:: Task inputs

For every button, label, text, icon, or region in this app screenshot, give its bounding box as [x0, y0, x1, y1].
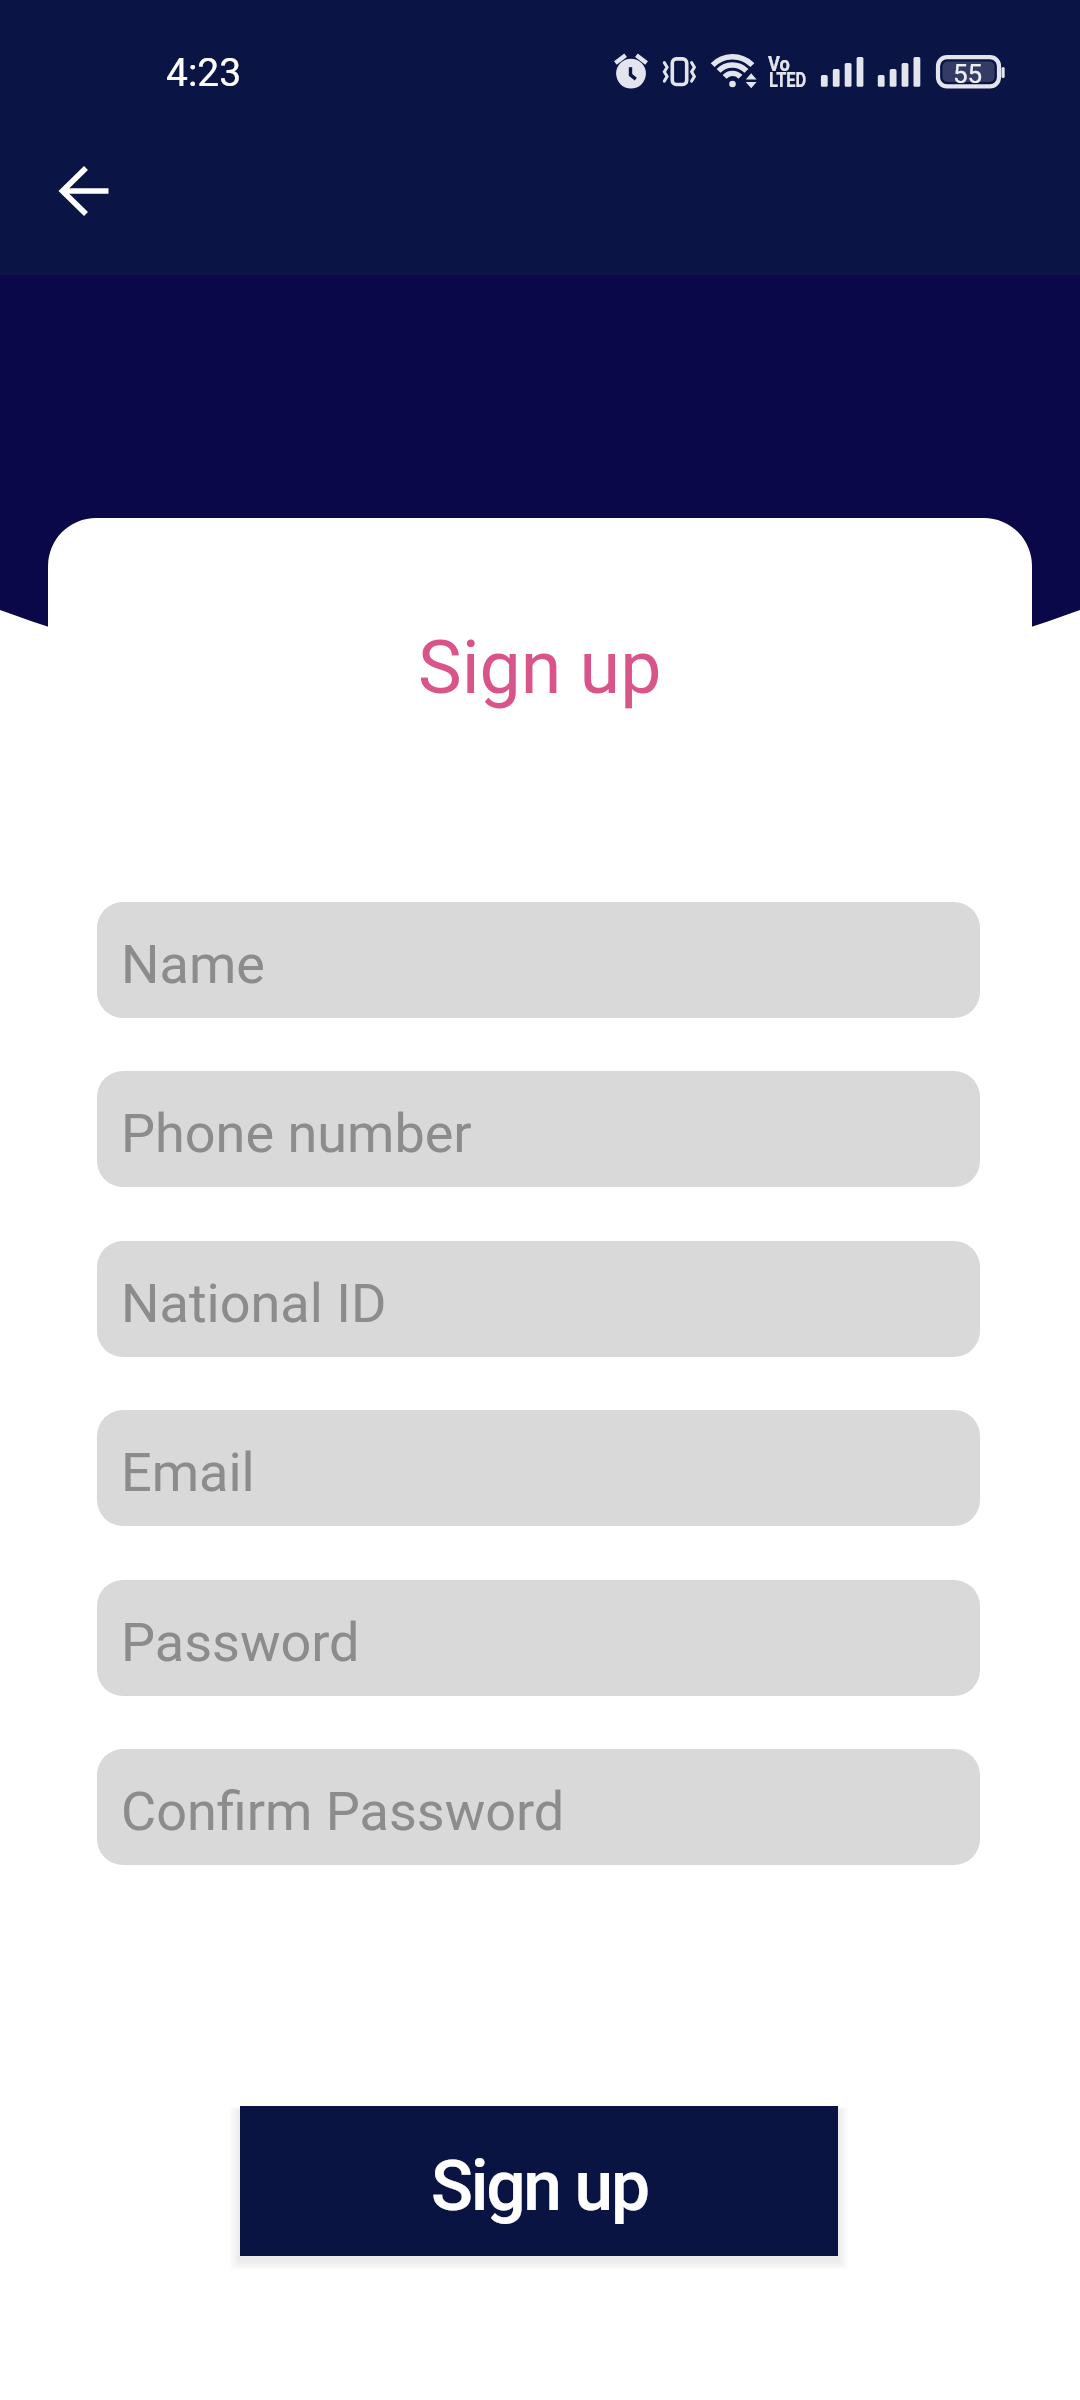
button[interactable]: Phone number: [97, 1071, 980, 1187]
staticText: National ID: [121, 1272, 387, 1335]
button[interactable]: Password: [97, 1580, 980, 1696]
staticText: Vo: [768, 52, 791, 77]
staticText: Name: [121, 933, 265, 996]
button[interactable]: Sign up: [240, 2106, 838, 2256]
staticText: Sign up: [418, 625, 662, 711]
staticText: 4:23: [166, 50, 242, 96]
staticText: Sign up: [431, 2146, 648, 2227]
button[interactable]: Confirm Password: [97, 1749, 980, 1865]
staticText: 55: [953, 59, 983, 89]
staticText: LTED: [769, 68, 806, 93]
button[interactable]: Name: [97, 902, 980, 1018]
staticText: Confirm Password: [121, 1780, 565, 1843]
staticText: Password: [121, 1611, 360, 1674]
staticText: Email: [121, 1441, 255, 1504]
staticText: Phone number: [121, 1102, 472, 1165]
button[interactable]: Email: [97, 1410, 980, 1526]
button[interactable]: National ID: [97, 1241, 980, 1357]
button[interactable]: Back: [24, 131, 144, 251]
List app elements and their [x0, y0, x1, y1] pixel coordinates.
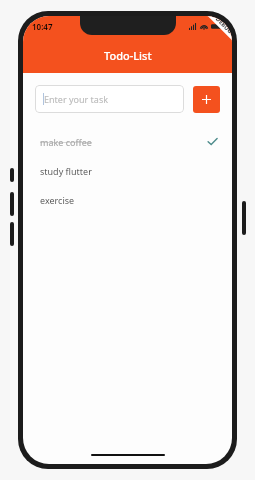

::::

Send back the data above word for word, with the pictures left out.

For every button, label, text, icon, or region in this app screenshot, give its bounding box as [x0, y0, x1, y1].
button[interactable]: Phone number: [97, 1071, 980, 1187]
staticText: National ID: [121, 1272, 387, 1335]
button[interactable]: Password: [97, 1580, 980, 1696]
staticText: Vo: [768, 52, 791, 77]
staticText: Name: [121, 933, 265, 996]
button[interactable]: Sign up: [240, 2106, 838, 2256]
staticText: Sign up: [418, 625, 662, 711]
staticText: 4:23: [166, 50, 242, 96]
staticText: Sign up: [431, 2146, 648, 2227]
button[interactable]: Confirm Password: [97, 1749, 980, 1865]
staticText: 55: [953, 59, 983, 89]
staticText: LTED: [769, 68, 806, 93]
button[interactable]: Name: [97, 902, 980, 1018]
staticText: Confirm Password: [121, 1780, 565, 1843]
staticText: Password: [121, 1611, 360, 1674]
staticText: Email: [121, 1441, 255, 1504]
staticText: Phone number: [121, 1102, 472, 1165]
button[interactable]: Email: [97, 1410, 980, 1526]
button[interactable]: National ID: [97, 1241, 980, 1357]
button[interactable]: Back: [24, 131, 144, 251]
List app elements and their [x0, y0, x1, y1] pixel coordinates.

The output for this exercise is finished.